Tribuna – O antissemitismo está presente e não tem ideologia

O antissemitismo está presente e não tem ideologia
Floriano Pesaro, sociólogo.


“Por diversas oportunidades, alertei aqui nesta TRIBUNA, que o antissemitismo já não é mais um risco, mas, sim, uma realidade crescente no exterior e mesmo no Brasil na esteira do extremismo político que tem emergido com mais força desde a década passada. Ao mesmo tempo, pela multiplicidade com que pode ser expressado, o antissemitismo é crime que busca tem por parte de seus autores a intencionalidade de confundir-se com opiniões políticas e ideológicas que, por vezes, encobrem o velho preconceito que atinge todas as populações minoritárias e, ou, vulneráveis no mundo.


Neste mês, a StandWithUs Brasil, braço nacional da organização nacional dedicada à profusão da cultura e da educação israelenses como ferramenta de combate ao antissemitismo, produziu um livro guia com exemplos de manifestações antissemitas do passado e do futuro protagonizadas por lideranças de todos os espectros políticos especialmente de seus polos extremistas.


É importante dizer, neste sentido, que não se trata de vedação à liberdade de expressão no exercício da crítica a determinadas políticas exercidas por eventuais governos israelenses de plantão, mas, sim, de um esforço desta organização em pontuar, através do esforço educacional, declarações que utilizam de informações falsas, correlações inexistentes e até de narrativas medievais fantasiosas para manifestar o preconceito contra o povo judeu e Israel como estado judeu.

E não o fazem despretensiosamente: o antissemitismo tem por objetivo a perseguição do povo judeu, como sempre buscou, mas, atualmente o faz através da deslegitimação de Israel como um estado sionista e legal, como é reconhecido pela comunidade internacional.

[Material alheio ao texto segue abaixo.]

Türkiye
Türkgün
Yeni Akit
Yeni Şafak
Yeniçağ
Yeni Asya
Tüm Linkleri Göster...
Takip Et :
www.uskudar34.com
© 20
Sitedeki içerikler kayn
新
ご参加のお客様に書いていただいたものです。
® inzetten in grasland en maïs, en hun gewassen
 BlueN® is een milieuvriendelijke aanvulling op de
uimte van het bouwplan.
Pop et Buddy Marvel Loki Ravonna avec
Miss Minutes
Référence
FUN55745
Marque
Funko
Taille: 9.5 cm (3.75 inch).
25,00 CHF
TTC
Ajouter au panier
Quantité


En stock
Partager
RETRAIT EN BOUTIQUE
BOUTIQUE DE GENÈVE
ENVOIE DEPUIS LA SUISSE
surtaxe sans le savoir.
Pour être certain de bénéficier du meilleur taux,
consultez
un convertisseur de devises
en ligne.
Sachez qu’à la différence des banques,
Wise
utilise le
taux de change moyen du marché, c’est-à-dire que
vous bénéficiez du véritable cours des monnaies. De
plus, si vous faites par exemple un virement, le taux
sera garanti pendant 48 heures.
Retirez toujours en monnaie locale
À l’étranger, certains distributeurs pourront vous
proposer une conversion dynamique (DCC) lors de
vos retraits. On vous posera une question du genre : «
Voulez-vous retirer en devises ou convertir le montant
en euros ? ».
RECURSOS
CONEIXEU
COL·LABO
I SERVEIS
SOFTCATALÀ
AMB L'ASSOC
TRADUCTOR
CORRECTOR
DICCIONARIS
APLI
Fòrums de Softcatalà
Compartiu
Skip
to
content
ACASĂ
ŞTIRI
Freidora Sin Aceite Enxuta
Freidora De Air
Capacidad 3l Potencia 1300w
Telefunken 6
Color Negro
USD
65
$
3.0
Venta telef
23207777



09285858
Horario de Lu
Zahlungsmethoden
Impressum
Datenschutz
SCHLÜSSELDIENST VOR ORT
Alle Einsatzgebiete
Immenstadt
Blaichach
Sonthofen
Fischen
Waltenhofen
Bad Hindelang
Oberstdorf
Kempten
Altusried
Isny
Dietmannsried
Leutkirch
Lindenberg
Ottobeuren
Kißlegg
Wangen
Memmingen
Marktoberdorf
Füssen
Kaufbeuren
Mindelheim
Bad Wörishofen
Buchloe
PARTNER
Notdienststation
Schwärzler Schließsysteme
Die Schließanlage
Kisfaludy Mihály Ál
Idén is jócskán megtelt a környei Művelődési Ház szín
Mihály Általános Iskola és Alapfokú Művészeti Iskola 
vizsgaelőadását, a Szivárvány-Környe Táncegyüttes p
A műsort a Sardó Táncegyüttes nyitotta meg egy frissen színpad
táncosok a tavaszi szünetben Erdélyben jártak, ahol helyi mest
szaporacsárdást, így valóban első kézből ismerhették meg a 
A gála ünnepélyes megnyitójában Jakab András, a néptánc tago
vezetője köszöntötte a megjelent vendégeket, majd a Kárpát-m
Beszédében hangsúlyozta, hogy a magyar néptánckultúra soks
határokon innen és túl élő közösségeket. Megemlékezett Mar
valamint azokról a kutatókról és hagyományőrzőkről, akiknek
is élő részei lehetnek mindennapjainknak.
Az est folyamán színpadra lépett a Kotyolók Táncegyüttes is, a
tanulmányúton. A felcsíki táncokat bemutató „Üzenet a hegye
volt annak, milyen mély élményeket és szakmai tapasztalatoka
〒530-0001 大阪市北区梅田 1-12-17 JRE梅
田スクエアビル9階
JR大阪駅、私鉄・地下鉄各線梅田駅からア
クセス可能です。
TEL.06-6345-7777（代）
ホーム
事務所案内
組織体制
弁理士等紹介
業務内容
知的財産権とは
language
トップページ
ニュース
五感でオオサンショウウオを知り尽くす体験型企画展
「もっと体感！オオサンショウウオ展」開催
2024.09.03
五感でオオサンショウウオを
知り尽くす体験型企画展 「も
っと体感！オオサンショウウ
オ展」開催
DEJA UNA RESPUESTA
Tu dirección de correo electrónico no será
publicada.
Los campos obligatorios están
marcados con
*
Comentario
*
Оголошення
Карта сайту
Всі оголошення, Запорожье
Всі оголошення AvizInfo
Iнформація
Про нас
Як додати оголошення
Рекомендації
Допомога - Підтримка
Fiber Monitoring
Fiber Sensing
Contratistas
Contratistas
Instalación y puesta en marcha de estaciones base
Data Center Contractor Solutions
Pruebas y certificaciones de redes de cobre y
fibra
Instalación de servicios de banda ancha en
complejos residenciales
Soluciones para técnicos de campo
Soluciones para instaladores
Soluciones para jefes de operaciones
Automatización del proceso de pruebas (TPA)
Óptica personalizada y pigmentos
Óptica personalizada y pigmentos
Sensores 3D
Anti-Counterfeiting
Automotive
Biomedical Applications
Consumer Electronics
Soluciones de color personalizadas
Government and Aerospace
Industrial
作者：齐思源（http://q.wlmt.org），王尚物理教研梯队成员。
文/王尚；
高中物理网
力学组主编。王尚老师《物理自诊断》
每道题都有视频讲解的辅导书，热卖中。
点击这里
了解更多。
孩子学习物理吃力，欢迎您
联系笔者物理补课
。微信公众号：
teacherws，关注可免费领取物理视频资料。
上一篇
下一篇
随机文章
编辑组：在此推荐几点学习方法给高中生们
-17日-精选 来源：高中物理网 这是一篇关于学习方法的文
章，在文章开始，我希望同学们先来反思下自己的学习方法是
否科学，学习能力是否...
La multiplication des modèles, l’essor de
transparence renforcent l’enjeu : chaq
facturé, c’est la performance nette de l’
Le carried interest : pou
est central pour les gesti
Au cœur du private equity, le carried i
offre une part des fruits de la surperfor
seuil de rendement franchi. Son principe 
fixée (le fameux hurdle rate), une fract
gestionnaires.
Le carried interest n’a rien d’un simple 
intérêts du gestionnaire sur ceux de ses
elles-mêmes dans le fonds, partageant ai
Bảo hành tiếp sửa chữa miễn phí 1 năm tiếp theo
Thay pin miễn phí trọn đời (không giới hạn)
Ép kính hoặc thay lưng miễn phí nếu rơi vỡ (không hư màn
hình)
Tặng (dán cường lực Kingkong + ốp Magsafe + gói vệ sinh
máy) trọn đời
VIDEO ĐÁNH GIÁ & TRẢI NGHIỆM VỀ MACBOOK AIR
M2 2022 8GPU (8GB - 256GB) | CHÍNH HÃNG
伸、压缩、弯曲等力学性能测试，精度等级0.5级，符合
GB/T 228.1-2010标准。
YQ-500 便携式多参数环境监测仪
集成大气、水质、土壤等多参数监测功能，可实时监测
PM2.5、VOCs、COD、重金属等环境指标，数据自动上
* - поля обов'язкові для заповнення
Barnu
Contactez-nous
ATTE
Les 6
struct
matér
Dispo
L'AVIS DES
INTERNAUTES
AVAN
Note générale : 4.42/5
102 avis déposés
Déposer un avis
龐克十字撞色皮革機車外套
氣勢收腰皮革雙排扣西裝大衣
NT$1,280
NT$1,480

E sendo assim, defender a extinção do estado de Israel ou opor-se à solução pactuada dos dois estados, é, ao fim do dia, cometer antissemitismo na extensão de que a existência de Israel é, senão, a legitimação do lugar do povo judeu no mundo.

Também faz-se uso da confusão em torno das políticas de estado e de governo em Israel: há judeus críticos da política expansionista praticada por governos israelenses, e sobre isso não há qualquer crime. Há também aqueles que defendem a solução de dois estados, que foi encaminhada pelas Nações Unidas – mas, que é rechaçada por grupos extremistas de ambos os lados. Nenhum deles, no entanto, se utilizam da origem judaica como base argumentativa para depreciar a legitimidade de Israel e do povo judeu.
Com a difusão das informações falsas e do extremismo político, foi identificado o aumento do antissemitismo em todo o mundo.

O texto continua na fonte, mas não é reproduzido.